◆ **TASK REQUIREMENTS**: With all images omitted, write out the records word for word.

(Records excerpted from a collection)
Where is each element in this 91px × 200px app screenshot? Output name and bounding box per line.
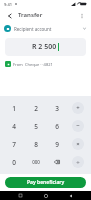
- button[interactable]: ÷: [72, 156, 84, 168]
- staticText: 9:41: [4, 2, 12, 7]
- button[interactable]: 4: [7, 119, 21, 133]
- staticText: Transfer: [18, 11, 43, 19]
- button[interactable]: 000: [29, 155, 43, 169]
- staticText: 5: [34, 122, 38, 131]
- staticText: +: [76, 104, 80, 112]
- staticText: 000: [32, 159, 40, 165]
- button[interactable]: 0: [7, 155, 21, 169]
- button[interactable]: Back: [4, 10, 15, 21]
- staticText: R 2 500: [32, 42, 57, 52]
- button[interactable]: 5: [29, 119, 43, 133]
- button[interactable]: 7: [7, 137, 21, 151]
- staticText: 9: [55, 140, 59, 149]
- button[interactable]: ×: [72, 138, 84, 150]
- staticText: 0: [12, 158, 16, 167]
- button[interactable]: Recent apps: [16, 191, 25, 200]
- staticText: ÷: [76, 158, 80, 166]
- button[interactable]: R 2 500: [5, 38, 86, 56]
- button[interactable]: 6: [50, 119, 64, 133]
- staticText: Pay beneficiary: [27, 179, 65, 186]
- staticText: From Cheque ···4821: [13, 62, 53, 67]
- staticText: −: [76, 122, 80, 130]
- button[interactable]: 8: [29, 137, 43, 151]
- button[interactable]: Backspace: [50, 155, 64, 169]
- button[interactable]: Home: [41, 191, 50, 200]
- staticText: 3: [55, 104, 59, 113]
- button[interactable]: +: [72, 102, 84, 114]
- button[interactable]: 3: [50, 101, 64, 115]
- staticText: 1: [12, 104, 16, 113]
- button[interactable]: Recipient account: [0, 22, 91, 35]
- button[interactable]: Pay beneficiary: [5, 177, 86, 188]
- staticText: 7: [12, 140, 16, 149]
- button[interactable]: 2: [29, 101, 43, 115]
- staticText: 2: [34, 104, 38, 113]
- staticText: 4: [12, 122, 16, 131]
- button[interactable]: −: [72, 120, 84, 132]
- staticText: 6: [55, 122, 59, 131]
- button[interactable]: 9: [50, 137, 64, 151]
- button[interactable]: Back: [66, 191, 75, 200]
- staticText: 8: [34, 140, 38, 149]
- button[interactable]: More options: [76, 10, 87, 21]
- staticText: Recipient account: [14, 26, 52, 32]
- button[interactable]: 1: [7, 101, 21, 115]
- button[interactable]: From Cheque ···4821: [0, 59, 91, 69]
- staticText: ×: [76, 140, 80, 148]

◆ **THE ANSWER**:
Where is each element in this 91px × 200px app screenshot? Output name and bounding box per line.
- button[interactable]: ÷: [72, 156, 84, 168]
- staticText: 9:41: [4, 2, 12, 7]
- button[interactable]: 4: [7, 119, 21, 133]
- staticText: Transfer: [18, 11, 43, 19]
- button[interactable]: 000: [29, 155, 43, 169]
- staticText: 5: [34, 122, 38, 131]
- staticText: +: [76, 104, 80, 112]
- staticText: 000: [32, 159, 40, 165]
- button[interactable]: 0: [7, 155, 21, 169]
- button[interactable]: Back: [4, 10, 15, 21]
- staticText: R 2 500: [32, 42, 57, 52]
- button[interactable]: 5: [29, 119, 43, 133]
- button[interactable]: 7: [7, 137, 21, 151]
- staticText: 9: [55, 140, 59, 149]
- button[interactable]: ×: [72, 138, 84, 150]
- staticText: 0: [12, 158, 16, 167]
- button[interactable]: Recent apps: [16, 191, 25, 200]
- staticText: ÷: [76, 158, 80, 166]
- button[interactable]: R 2 500: [5, 38, 86, 56]
- button[interactable]: 6: [50, 119, 64, 133]
- staticText: Pay beneficiary: [27, 179, 65, 186]
- staticText: From Cheque ···4821: [13, 62, 53, 67]
- staticText: −: [76, 122, 80, 130]
- button[interactable]: 8: [29, 137, 43, 151]
- button[interactable]: Backspace: [50, 155, 64, 169]
- button[interactable]: Home: [41, 191, 50, 200]
- staticText: 3: [55, 104, 59, 113]
- button[interactable]: +: [72, 102, 84, 114]
- button[interactable]: 3: [50, 101, 64, 115]
- staticText: 1: [12, 104, 16, 113]
- button[interactable]: Recipient account: [0, 22, 91, 35]
- button[interactable]: Pay beneficiary: [5, 177, 86, 188]
- staticText: 7: [12, 140, 16, 149]
- button[interactable]: 2: [29, 101, 43, 115]
- staticText: 2: [34, 104, 38, 113]
- staticText: 4: [12, 122, 16, 131]
- button[interactable]: −: [72, 120, 84, 132]
- staticText: 6: [55, 122, 59, 131]
- button[interactable]: 9: [50, 137, 64, 151]
- button[interactable]: Back: [66, 191, 75, 200]
- staticText: 8: [34, 140, 38, 149]
- button[interactable]: More options: [76, 10, 87, 21]
- staticText: Recipient account: [14, 26, 52, 32]
- button[interactable]: 1: [7, 101, 21, 115]
- button[interactable]: From Cheque ···4821: [0, 59, 91, 69]
- staticText: ×: [76, 140, 80, 148]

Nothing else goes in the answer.